Records from a dataset

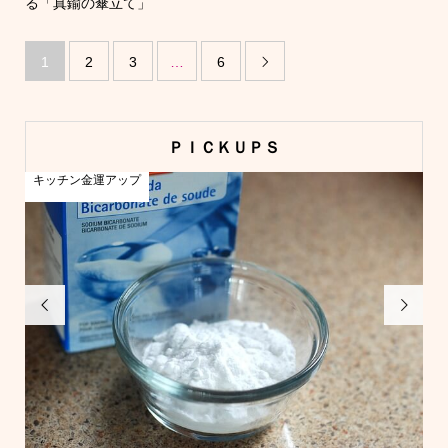
る「真鍮の傘立て」
1
2
3
…
6

ＰＩＣＫＵＰＳ
キッチン金運アップ
キ


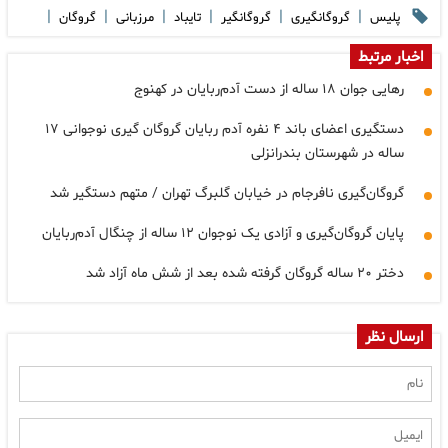
|
|
|
|
|
|
پلیس
گروگانگیری
گروگانگیر
تایباد
مرزبانی
گروگان
اخبار مرتبط
رهایی جوان ۱۸ ساله از دست آدم‌ربایان در کهنوج
دستگیری اعضای باند ۴ نفره آدم ربایان گروگان گیری نوجوانی ۱۷
ساله در شهرستان بندرانزلی
گروگان‌گیری نافرجام در خیابان گلبرگ تهران / متهم دستگیر شد
پایان گروگان‌گیری و آزادی یک نوجوان ۱۲ ساله از چنگال آدم‌ربایان
دختر ۲۰ ساله گروگان گرفته شده بعد از شش ماه آزاد شد
ارسال نظر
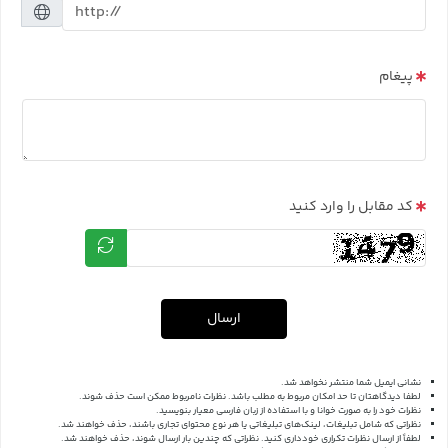
پیغام
کد مقابل را وارد کنید
ارسال
نشانی ایمیل شما منتشر نخواهد شد.
لطفا دیدگاهتان تا حد امکان مربوط به مطلب باشد. نظرات نامربوط ممکن است حذف شوند.
نظرات خود را به صورت خوانا و با استفاده از زبان فارسی معیار بنویسید.
نظراتی که شامل تبلیغات، لینک‌های تبلیغاتی یا هر نوع محتوای تجاری باشند، حذف خواهند شد.
لطفاً از ارسال نظرات تکراری خودداری کنید. نظراتی که چندین بار ارسال شوند، حذف خواهند شد.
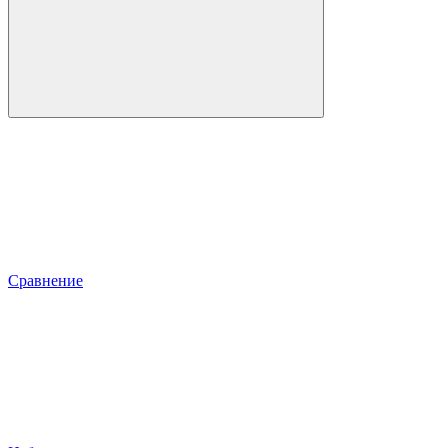
Сравнение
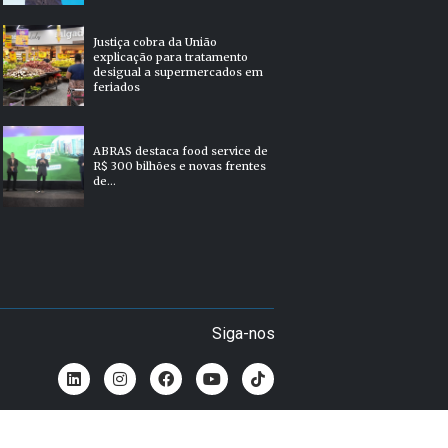
Justiça cobra da União
explicação para tratamento
desigual a supermercados em
feriados
ABRAS destaca food service de
R$ 300 bilhões e novas frentes
de...
Siga-nos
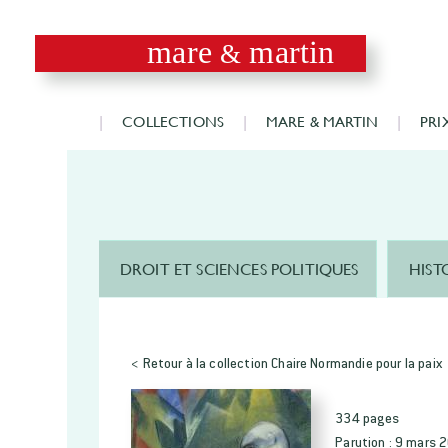
mare
martin
&
COLLECTIONS
MARE & MARTIN
PRI
DROIT ET SCIENCES POLITIQUES
HIST
< Retour à la collection Chaire Normandie pour la paix
334 pages
Parution :
9 mars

• Exercise instructions:
Determine how many lines of the data above hold the word "ارسال". Output that number only.

• Task result:
3